A Facilitator for Digitization: 25 Years of Comarch

Around: 4 min. read

A lot has changed in telecommunications in the past 25 years. A quarter of a century ago, the 2G standard was the “new” cutting edge of technology and IBM was just launching a combined mobile device that not only handled phone calls but also operated as a digital organizer and came with fax and pager (remember those?) functionalities. Now, 5G is the standard to meet, virtualization and automation are reshaping networks, and the Internet of Things (IoT) is booming. For all that time, Polish tech firm Comarch has been right on the edge of innovation and new developments – and looks set to remain there for the foreseeable future.

25 years of Comarch – 25 years of innovation

The Comarch story began in a year that was pivotal for the history of Poland and the whole of Europe. In 1989, as the country led the way in tearing down the Iron Curtain that had for so long separated East and West, an assistant professor in Kraków was drawing on his network of international contacts to attract investment and expertise to research and development at the city’s AGH University of Science and Technology. Janusz Filipiak had a vision that was, two years later, to become Computer and Communications Consultants Limited, the forerunner of today’s Comarch. Professor Filipiak brought on board some of his best students, and it wasn’t long before the newly-minted Comarch had won a major contract – with national operator Telekomunikacja Polska. This was not just something of a coup for a fledgling firm in the south of Poland, but a move to lay strong foundations for the company’s future; Telekomunikacja Polska, later merged with PTK Centertel before joining the Orange Group, maintains an excellent relationship with Comarch to this day.

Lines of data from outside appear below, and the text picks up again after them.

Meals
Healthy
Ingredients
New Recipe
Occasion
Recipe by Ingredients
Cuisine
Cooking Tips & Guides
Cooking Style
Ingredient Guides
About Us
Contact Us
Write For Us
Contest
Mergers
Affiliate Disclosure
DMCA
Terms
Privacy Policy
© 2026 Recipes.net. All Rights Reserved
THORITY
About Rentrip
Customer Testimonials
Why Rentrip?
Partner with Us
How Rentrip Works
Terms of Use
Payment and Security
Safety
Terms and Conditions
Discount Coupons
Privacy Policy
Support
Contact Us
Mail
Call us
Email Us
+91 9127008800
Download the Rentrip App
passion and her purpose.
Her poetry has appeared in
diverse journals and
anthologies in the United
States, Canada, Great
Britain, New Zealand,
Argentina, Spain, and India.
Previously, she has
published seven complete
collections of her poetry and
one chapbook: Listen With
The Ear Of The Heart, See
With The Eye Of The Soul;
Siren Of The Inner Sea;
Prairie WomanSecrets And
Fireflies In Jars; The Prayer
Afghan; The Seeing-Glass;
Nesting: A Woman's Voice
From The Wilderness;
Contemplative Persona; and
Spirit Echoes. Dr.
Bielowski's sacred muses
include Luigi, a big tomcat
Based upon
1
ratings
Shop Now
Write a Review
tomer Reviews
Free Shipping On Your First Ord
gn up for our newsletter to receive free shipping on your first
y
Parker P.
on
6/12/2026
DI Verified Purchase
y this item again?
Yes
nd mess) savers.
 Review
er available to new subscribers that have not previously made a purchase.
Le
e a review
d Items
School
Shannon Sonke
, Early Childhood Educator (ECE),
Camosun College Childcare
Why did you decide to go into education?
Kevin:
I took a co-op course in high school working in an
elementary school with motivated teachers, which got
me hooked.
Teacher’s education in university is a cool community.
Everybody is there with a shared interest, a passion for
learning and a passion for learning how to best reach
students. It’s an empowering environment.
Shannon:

Convergence and integration are commonplace today, but at the time Comarch was offering products that really were revolutionary in these terms. The company provided Telekomunikacja Polska with forerunners of modern billing systems (VAST, Bilpak and Tytan) and of distributed database systems (SEZtel).

The turn of the century saw the popular emergence of voice over internet protocol (VoIP), a game-changer in the telecommunications industry and an innovative opportunity that Comarch was quick to seize. The award-winning reputation of the Tytan billing system won the company a contract with South American VoIP operator Terra Telecommunications. As with the TP deal that later established Comarch with Orange, the Terra contract opened doors – this time to expansion across the whole South American region.

25-Years-of-Comarch

Comarch was by now punching above its weight, and perhaps surprising the telecommunications world with its demonstration of the vigor and capabilities of the Polish technology sector. The company cemented its position when it won a contract with Germany’s O2 (Telefónica), to provide a number of solutions which are today offered as the modular Comarch OSS and are now deployed by Deutsche Telekom, E-Plus GmbH and others.

In order to stay ahead of the market, Comarch had to continue innovating, and did so by developing comprehensive “next generation” OSS/BSS solutions based on automation to a degree that gives operators the freedom to focus on increasingly important client-focused operations and service modeling. That strong focus on innovation continues to be the cornerstone of Comarch’s development in today’s telecommunications landscape, where over the top (OTT) providers such as Netflix and Facebook are revolutionizing the way the industry operates. These “born in the virtual world” OTTs truly threw out the rule book, switching focus from physical networks to virtualized, automated systems offering applications in the cloud and capable of self-scaling and even artificial intelligence-based learning. Traditional operators know now that they must follow this trend or perish, and turn to Comarch to provide them with NFV/SDN and self-organizing network solutions that facilitate the implementation of omnichannel strategies, IoT management, the rapid introduction of services to the market, lower cost network operations, and data collection and analysis. In short, Comarch is for many telecommunications companies today a facilitator for digitization.